I got some wood from a barn that was being torn down, some cherry and some wood the barn owner told me was black walnut, but I am not so sure. When I got it cleaned up it looked more like oak to me. It's VERY heavy wood. 
The pictures are before and after cleanup. I have to resaw most of the boards as they are 2+ inches thick. Good thing I bought that big old bandsaw.  The wood was all free and there is more to be had but I don't have much room for storage. I think I got all the cherry though, 6 planks that were being used for a stall partition.
I also got some old doors that I think are just pine but again not sure. I doubt the pictures will help much in identifying it but thought I'd give it a shot.


----------



## bobj3 (Jan 17, 2006)

Hi Deb

Some people are just luicky  nice haul,,,it's going to make some nice projects,use the chart below it may help find out what it is..

========



CanuckGal said:


> I got some wood from a barn that was being torn down, some cherry and some wood the barn owner told me was black walnut, but I am not so sure.
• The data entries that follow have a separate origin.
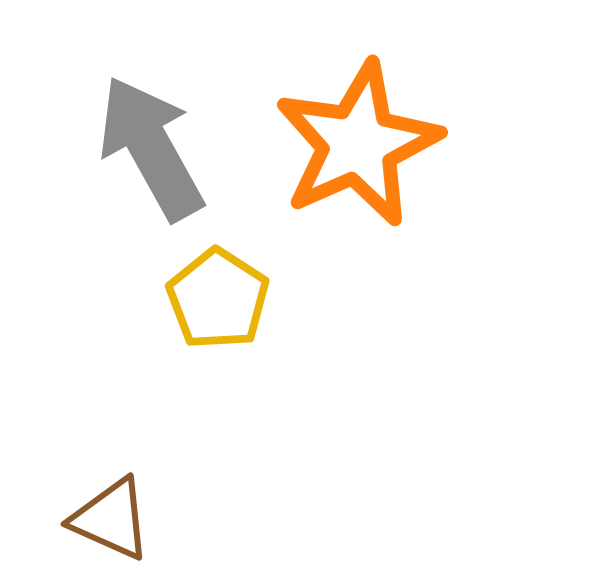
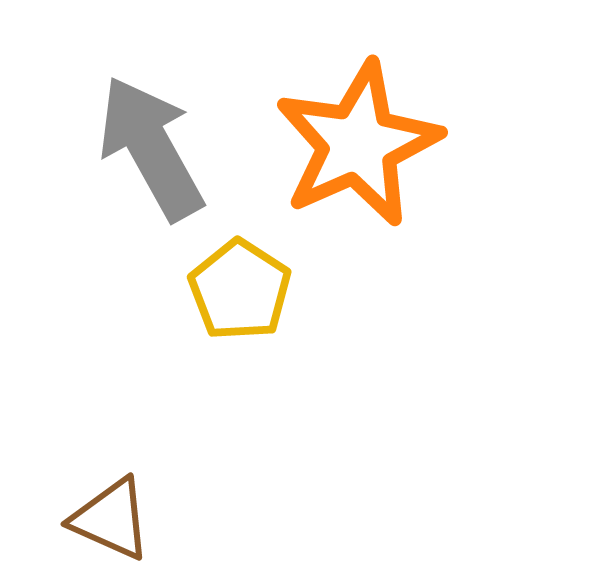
yellow pentagon: moved 22 px right, 9 px up
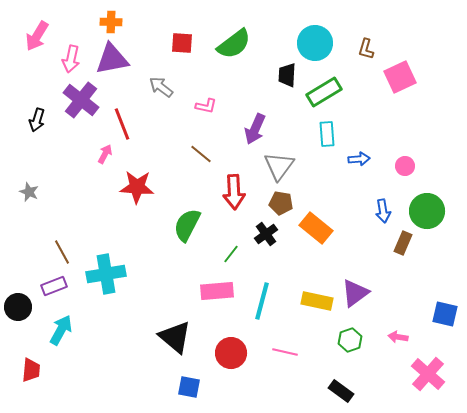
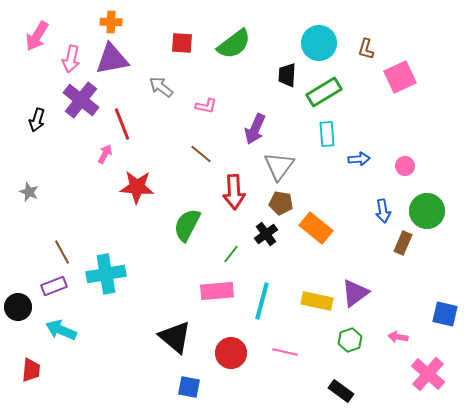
cyan circle at (315, 43): moved 4 px right
cyan arrow at (61, 330): rotated 96 degrees counterclockwise
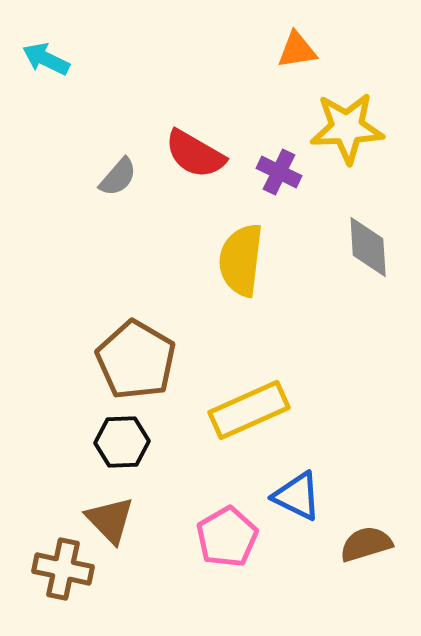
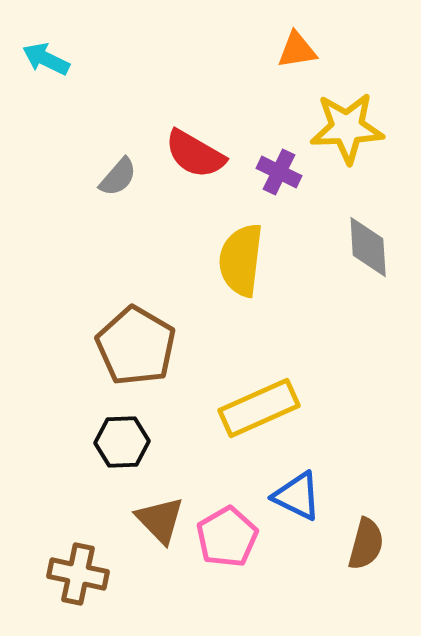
brown pentagon: moved 14 px up
yellow rectangle: moved 10 px right, 2 px up
brown triangle: moved 50 px right
brown semicircle: rotated 122 degrees clockwise
brown cross: moved 15 px right, 5 px down
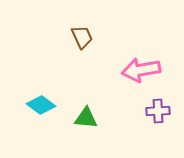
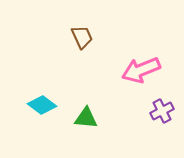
pink arrow: rotated 12 degrees counterclockwise
cyan diamond: moved 1 px right
purple cross: moved 4 px right; rotated 25 degrees counterclockwise
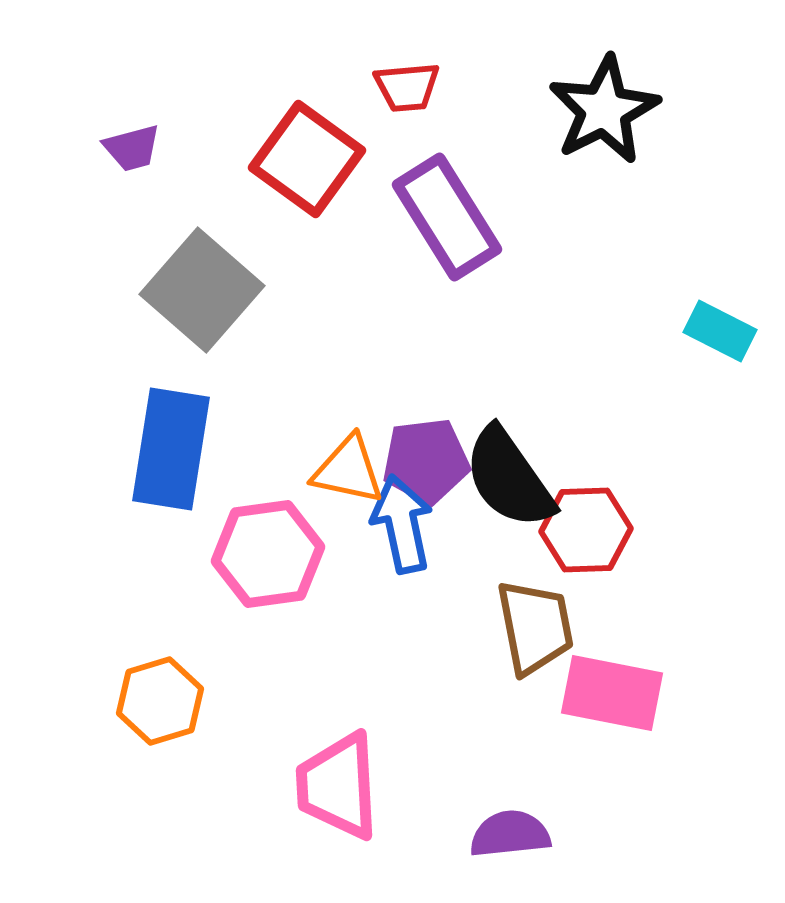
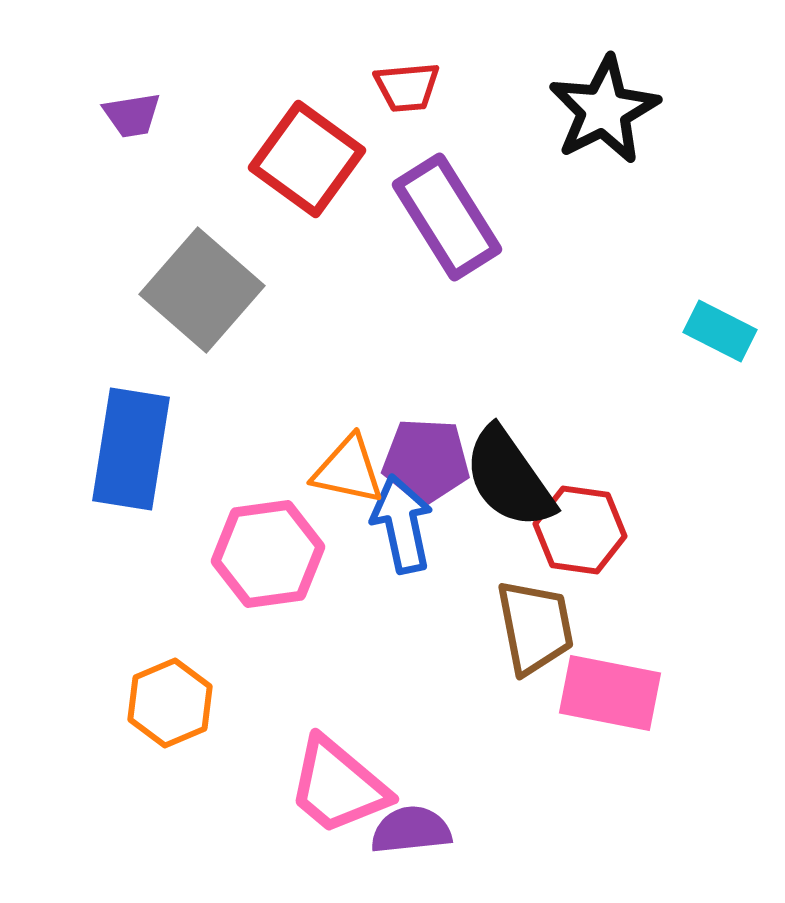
purple trapezoid: moved 33 px up; rotated 6 degrees clockwise
blue rectangle: moved 40 px left
purple pentagon: rotated 10 degrees clockwise
red hexagon: moved 6 px left; rotated 10 degrees clockwise
pink rectangle: moved 2 px left
orange hexagon: moved 10 px right, 2 px down; rotated 6 degrees counterclockwise
pink trapezoid: rotated 47 degrees counterclockwise
purple semicircle: moved 99 px left, 4 px up
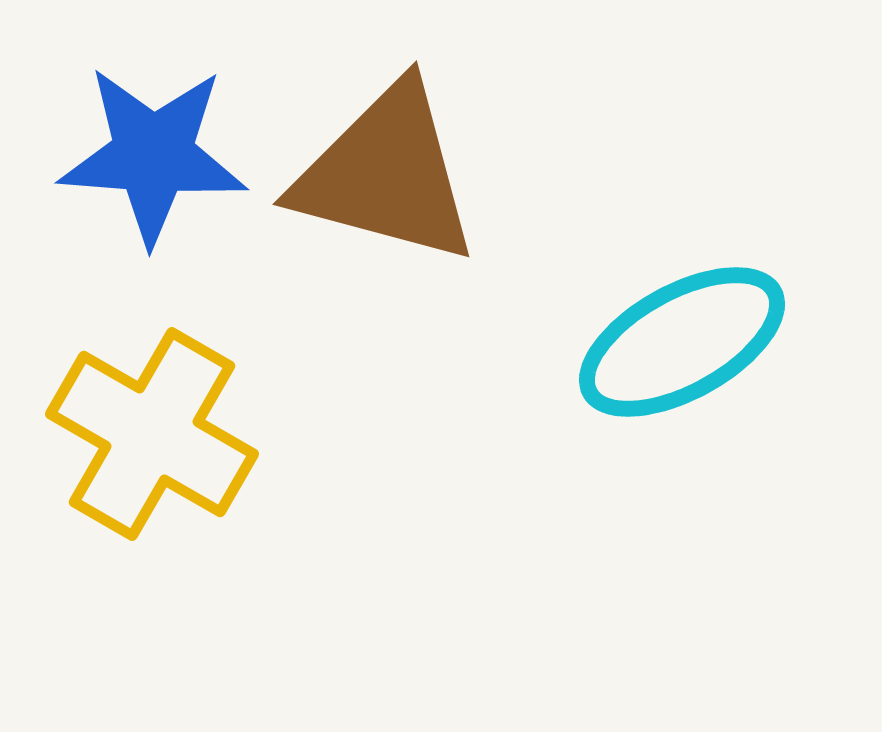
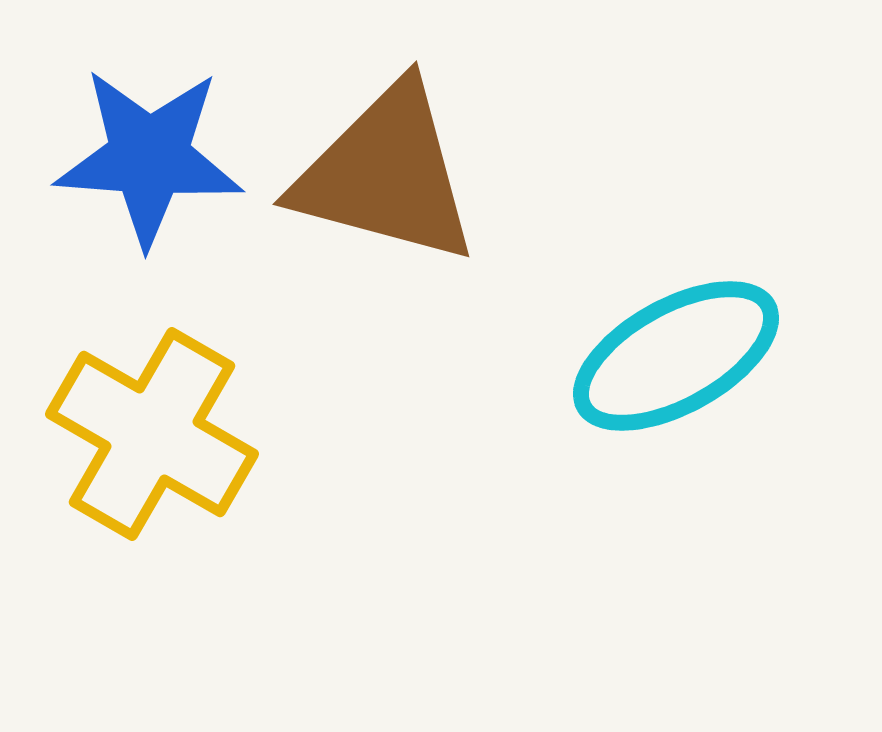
blue star: moved 4 px left, 2 px down
cyan ellipse: moved 6 px left, 14 px down
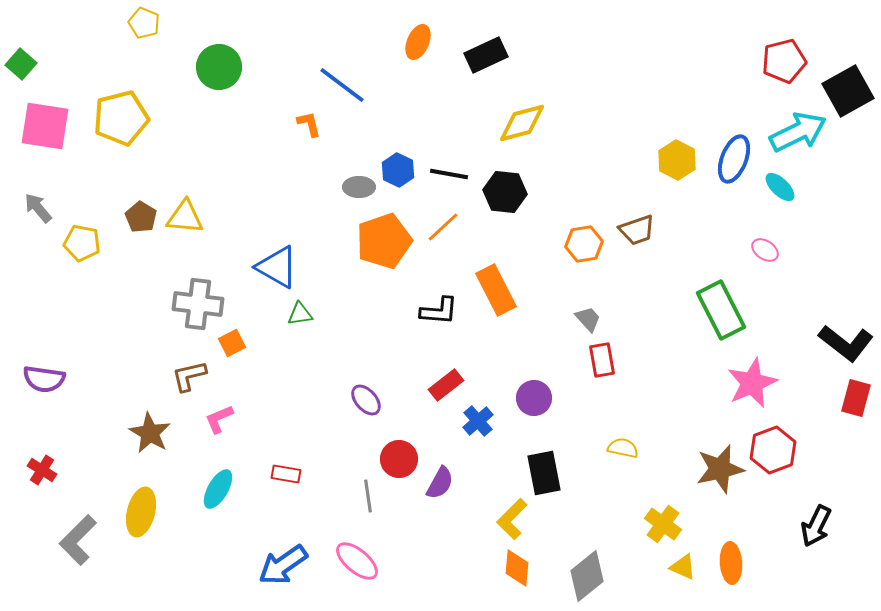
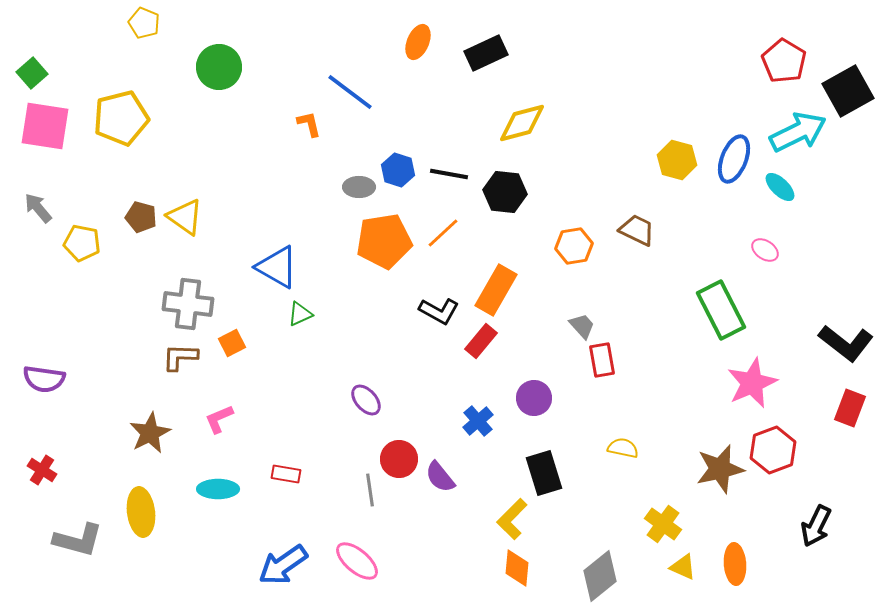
black rectangle at (486, 55): moved 2 px up
red pentagon at (784, 61): rotated 27 degrees counterclockwise
green square at (21, 64): moved 11 px right, 9 px down; rotated 8 degrees clockwise
blue line at (342, 85): moved 8 px right, 7 px down
yellow hexagon at (677, 160): rotated 12 degrees counterclockwise
blue hexagon at (398, 170): rotated 8 degrees counterclockwise
brown pentagon at (141, 217): rotated 16 degrees counterclockwise
yellow triangle at (185, 217): rotated 30 degrees clockwise
orange line at (443, 227): moved 6 px down
brown trapezoid at (637, 230): rotated 135 degrees counterclockwise
orange pentagon at (384, 241): rotated 10 degrees clockwise
orange hexagon at (584, 244): moved 10 px left, 2 px down
orange rectangle at (496, 290): rotated 57 degrees clockwise
gray cross at (198, 304): moved 10 px left
black L-shape at (439, 311): rotated 24 degrees clockwise
green triangle at (300, 314): rotated 16 degrees counterclockwise
gray trapezoid at (588, 319): moved 6 px left, 7 px down
brown L-shape at (189, 376): moved 9 px left, 19 px up; rotated 15 degrees clockwise
red rectangle at (446, 385): moved 35 px right, 44 px up; rotated 12 degrees counterclockwise
red rectangle at (856, 398): moved 6 px left, 10 px down; rotated 6 degrees clockwise
brown star at (150, 433): rotated 15 degrees clockwise
black rectangle at (544, 473): rotated 6 degrees counterclockwise
purple semicircle at (440, 483): moved 6 px up; rotated 112 degrees clockwise
cyan ellipse at (218, 489): rotated 60 degrees clockwise
gray line at (368, 496): moved 2 px right, 6 px up
yellow ellipse at (141, 512): rotated 21 degrees counterclockwise
gray L-shape at (78, 540): rotated 120 degrees counterclockwise
orange ellipse at (731, 563): moved 4 px right, 1 px down
gray diamond at (587, 576): moved 13 px right
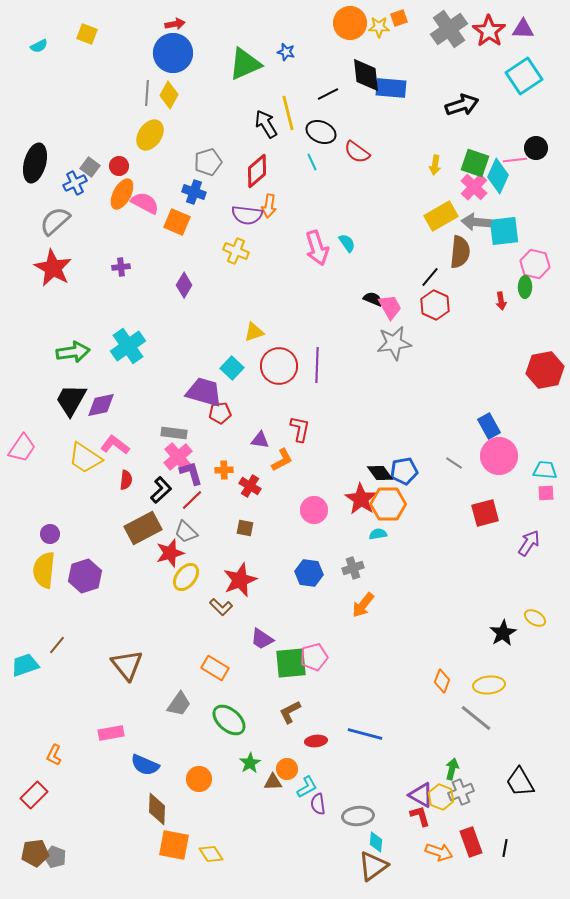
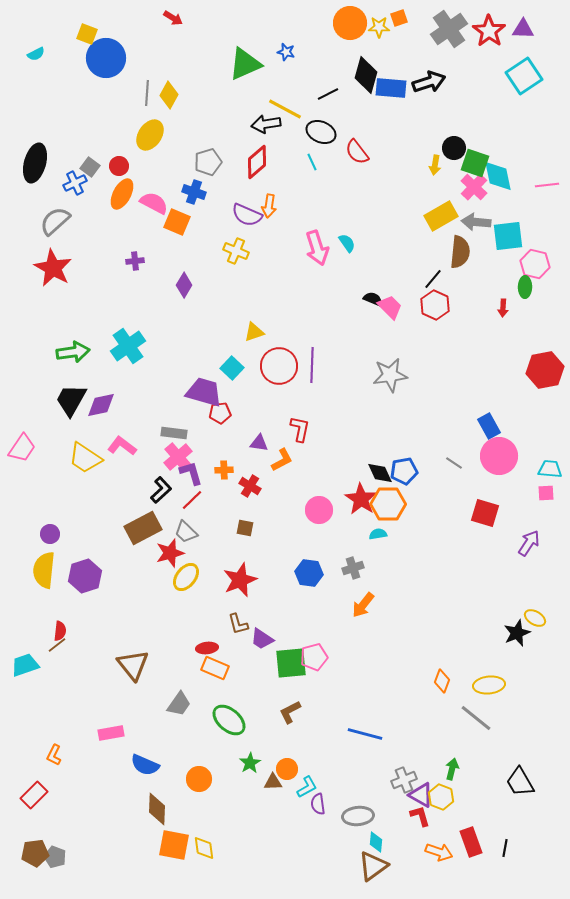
red arrow at (175, 24): moved 2 px left, 6 px up; rotated 42 degrees clockwise
cyan semicircle at (39, 46): moved 3 px left, 8 px down
blue circle at (173, 53): moved 67 px left, 5 px down
black diamond at (366, 75): rotated 21 degrees clockwise
black arrow at (462, 105): moved 33 px left, 23 px up
yellow line at (288, 113): moved 3 px left, 4 px up; rotated 48 degrees counterclockwise
black arrow at (266, 124): rotated 68 degrees counterclockwise
black circle at (536, 148): moved 82 px left
red semicircle at (357, 152): rotated 16 degrees clockwise
pink line at (515, 160): moved 32 px right, 25 px down
red diamond at (257, 171): moved 9 px up
cyan diamond at (498, 176): rotated 36 degrees counterclockwise
pink semicircle at (145, 203): moved 9 px right
purple semicircle at (247, 215): rotated 16 degrees clockwise
cyan square at (504, 231): moved 4 px right, 5 px down
purple cross at (121, 267): moved 14 px right, 6 px up
black line at (430, 277): moved 3 px right, 2 px down
red arrow at (501, 301): moved 2 px right, 7 px down; rotated 12 degrees clockwise
pink trapezoid at (390, 307): rotated 16 degrees counterclockwise
gray star at (394, 343): moved 4 px left, 32 px down
purple line at (317, 365): moved 5 px left
purple triangle at (260, 440): moved 1 px left, 3 px down
pink L-shape at (115, 445): moved 7 px right, 1 px down
cyan trapezoid at (545, 470): moved 5 px right, 1 px up
black diamond at (380, 473): rotated 12 degrees clockwise
red semicircle at (126, 480): moved 66 px left, 151 px down
pink circle at (314, 510): moved 5 px right
red square at (485, 513): rotated 32 degrees clockwise
brown L-shape at (221, 607): moved 17 px right, 17 px down; rotated 30 degrees clockwise
black star at (503, 633): moved 14 px right; rotated 8 degrees clockwise
brown line at (57, 645): rotated 12 degrees clockwise
brown triangle at (127, 665): moved 6 px right
orange rectangle at (215, 668): rotated 8 degrees counterclockwise
red ellipse at (316, 741): moved 109 px left, 93 px up
gray cross at (461, 792): moved 57 px left, 12 px up
yellow diamond at (211, 854): moved 7 px left, 6 px up; rotated 25 degrees clockwise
When I got it cleaned up it looked more like oak to me. It's VERY heavy wood.
> The pictures are before and after cleanup. I have to resaw most of the boards as they are 2+ inches thick. Good thing I bought that big old bandsaw.  The wood was all free and there is more to be had but I don't have much room for storage. I think I got all the cherry though, 6 planks that were being used for a stall partition.
> I also got some old doors that I think are just pine but again not sure. I doubt the pictures will help much in identifying it but thought I'd give it a shot.


----------



## CanuckGal (Nov 26, 2008)

BJ I checked out your link and some of the info Keith posted and I am now leaning toward it probably being Ash. Still I am not complaining! Free lumber is ALWAYS nice


----------



## Bob N (Oct 12, 2004)

Nice stash Deb.... I can see all kinds of future projects just waiting to happen. :yes4:


----------



## Dr.Zook (Sep 10, 2004)

Nice Deb, is all I can say. I envy your find of free wood.


----------



## harrysin (Jan 15, 2007)

"Nice Deb, is all I can say. I envy your find of free wood."

It sure is a nice haul Deb, but Dave, if I could arrange for a similar haul to be dropped off at YOUR place, will you promise to start making things, anythings!
__________________


----------